Pure Love
夢小説設定
ご利用の端末、あるいはブラウザ設定では夢小説機能をご利用になることができません。
古いスマートフォン端末や、一部ブラウザのプライベートブラウジング機能をご利用の際は、機能に制限が掛かることがございます。
いつか大人になる日まで
Pure Love
-穂積 秋の恋-
~小野瀬vision~
小野瀬
「……じゃあ、俺も、これで」
ようやく人気の絶えた、葬祭場。
俺が辞去の挨拶を伝えると、遺影の前に立っていた翼さんが振り向いて、深々と頭を下げた。
翼
「最後まで、ありがとうございました……」
昨日の通夜、今日の本葬の間に、いったい何度、喪主として頭を下げる彼女のこの姿を見ただろうか。
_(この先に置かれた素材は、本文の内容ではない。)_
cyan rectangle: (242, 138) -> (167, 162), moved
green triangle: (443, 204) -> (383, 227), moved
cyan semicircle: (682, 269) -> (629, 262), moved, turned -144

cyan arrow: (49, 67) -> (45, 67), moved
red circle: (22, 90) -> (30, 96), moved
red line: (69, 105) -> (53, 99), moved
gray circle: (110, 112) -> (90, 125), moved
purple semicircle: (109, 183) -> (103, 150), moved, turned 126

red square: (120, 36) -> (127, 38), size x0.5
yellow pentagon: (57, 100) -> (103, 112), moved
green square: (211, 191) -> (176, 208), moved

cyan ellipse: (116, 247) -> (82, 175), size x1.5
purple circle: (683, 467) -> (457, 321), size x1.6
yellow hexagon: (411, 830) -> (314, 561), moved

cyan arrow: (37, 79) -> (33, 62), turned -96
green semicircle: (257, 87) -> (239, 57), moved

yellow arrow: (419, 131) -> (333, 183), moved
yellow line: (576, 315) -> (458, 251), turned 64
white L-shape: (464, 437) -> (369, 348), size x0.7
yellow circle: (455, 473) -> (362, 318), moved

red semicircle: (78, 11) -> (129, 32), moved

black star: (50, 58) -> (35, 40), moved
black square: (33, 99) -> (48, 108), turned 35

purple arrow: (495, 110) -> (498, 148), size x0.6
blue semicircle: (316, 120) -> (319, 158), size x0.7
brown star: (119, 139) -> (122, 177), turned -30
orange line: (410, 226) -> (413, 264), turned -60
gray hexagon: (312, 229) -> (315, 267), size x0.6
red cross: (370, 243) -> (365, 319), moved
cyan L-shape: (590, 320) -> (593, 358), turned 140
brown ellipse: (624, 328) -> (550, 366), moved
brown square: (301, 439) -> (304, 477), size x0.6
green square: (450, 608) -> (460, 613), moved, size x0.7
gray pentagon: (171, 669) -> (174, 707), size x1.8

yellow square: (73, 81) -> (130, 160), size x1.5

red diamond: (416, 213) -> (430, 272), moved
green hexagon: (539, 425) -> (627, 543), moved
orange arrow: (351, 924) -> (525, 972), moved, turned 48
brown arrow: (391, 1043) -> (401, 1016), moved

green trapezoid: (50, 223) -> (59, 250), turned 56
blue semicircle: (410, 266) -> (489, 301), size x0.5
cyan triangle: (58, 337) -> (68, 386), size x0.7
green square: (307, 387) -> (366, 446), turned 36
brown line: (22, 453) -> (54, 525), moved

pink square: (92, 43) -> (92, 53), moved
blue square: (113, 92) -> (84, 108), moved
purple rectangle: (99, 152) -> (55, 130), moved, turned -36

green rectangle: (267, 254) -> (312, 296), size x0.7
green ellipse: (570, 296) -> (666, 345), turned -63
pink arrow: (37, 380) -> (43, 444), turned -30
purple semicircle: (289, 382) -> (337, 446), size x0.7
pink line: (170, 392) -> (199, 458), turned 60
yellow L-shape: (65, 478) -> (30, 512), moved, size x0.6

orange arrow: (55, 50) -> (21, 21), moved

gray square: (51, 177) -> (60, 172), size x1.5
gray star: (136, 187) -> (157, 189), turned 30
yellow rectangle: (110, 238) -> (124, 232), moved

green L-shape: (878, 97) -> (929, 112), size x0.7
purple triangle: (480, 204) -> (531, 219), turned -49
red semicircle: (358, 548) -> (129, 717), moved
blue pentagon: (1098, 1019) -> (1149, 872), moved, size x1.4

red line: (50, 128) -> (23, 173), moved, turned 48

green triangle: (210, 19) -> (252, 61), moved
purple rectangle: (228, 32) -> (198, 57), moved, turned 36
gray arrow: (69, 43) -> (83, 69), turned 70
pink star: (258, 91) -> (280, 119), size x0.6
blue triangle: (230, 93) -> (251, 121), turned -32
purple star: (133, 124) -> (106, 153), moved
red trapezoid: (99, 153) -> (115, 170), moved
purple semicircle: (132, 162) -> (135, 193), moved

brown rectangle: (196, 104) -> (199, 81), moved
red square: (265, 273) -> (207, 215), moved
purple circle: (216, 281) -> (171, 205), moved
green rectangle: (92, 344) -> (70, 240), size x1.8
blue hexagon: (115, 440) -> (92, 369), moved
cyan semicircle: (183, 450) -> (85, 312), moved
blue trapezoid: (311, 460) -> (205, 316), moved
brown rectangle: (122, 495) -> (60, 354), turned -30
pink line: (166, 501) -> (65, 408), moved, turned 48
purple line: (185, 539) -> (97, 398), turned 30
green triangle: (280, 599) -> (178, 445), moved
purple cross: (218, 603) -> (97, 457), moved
黒い草履に白い足袋、喪服を纏って憔悴した顔を下げる彼女は、まだ、あまりにも若い。
彼女はこの先、どうするのだろう。
今まで、そんな事を考えた事は一度も無かった。
彼女の傍らにはいつも穂積がいて、彼女の肩を力強く抱いていたからだ。
俺はただ、幸せそうな二人を見守っていればよかった。
穂積なら、一生誠実に彼女だけを愛し、彼女もまた、喜んで穂積とともに人生を歩んだだろう。
だが、穂積は運命の凶弾に斃れた。
彼女の盾となって。
その彼女は今、小さくなった穂積とその遺影の前で、俯いたまま、肩を震わせている。
小野瀬
「翼さん……きみの、力になりたい」
俺は堪えきれず、その、細い肩に手を置いた。
彼女が、ぴくんと震える。
小野瀬
「穂積の……最期の時、穂積に頼まれたんだ。だから……きみさえ良ければ」
翼
「小野瀬さん……」
俺の言葉を遮るように、彼女は、静かに首を横に振った。
翼
「……小野瀬さん……ありがとうございます」
顔を上げた彼女は目に涙をいっぱいに溜めて、けれど、その口元は、震えながらも微笑んでいた。
翼
「……私なら、大丈夫です」
その表情に、俺はハッとさせられた。
翼
「だって……泪さんの子供が、お腹にいますから。私、しっかりしないと」
……こんなに美しい女性だっただろうか。
瞬きとともに、涙が一粒、彼女の頬を伝って喪服に落ちた。
翼
「この服を脱いだら、もう、泣きません」
俺は、行き場を失った手を彼女の肩に置いたまま、立ち尽くした。
翼
「それにきっと……小野瀬さんの方が、もっと辛いと思うから」
突然、胸が締めつけられたように苦しくなって、喉の奥から嗚咽が込み上げてきた。
目頭が熱くなって、視界が滲んだ。
小野瀬
「……!……」
俺が泣くなんて。
親に捨てられた時でさえ、女に裏切られた時でさえ、涙など出なかった。
それなのに。
バーカ。
そう言って、小突いてくれる穂積がもういない。
それだけで。
俺は溢れる涙を抑えきれない。
小野瀬
「…………穂積……」
遺影の穂積が微笑んでいる。
彼女は黙って、ただ、泣き続ける俺の傍にいてくれる。
見守られていたのは俺の方。
穂積。
穂積。
約束する。
お前が愛した女性は、俺が守る。
お前の代わりになれるはずはないけれど。
お前が遺した子供も、必ず俺が守ってみせる。
いつか大人になるその日まで。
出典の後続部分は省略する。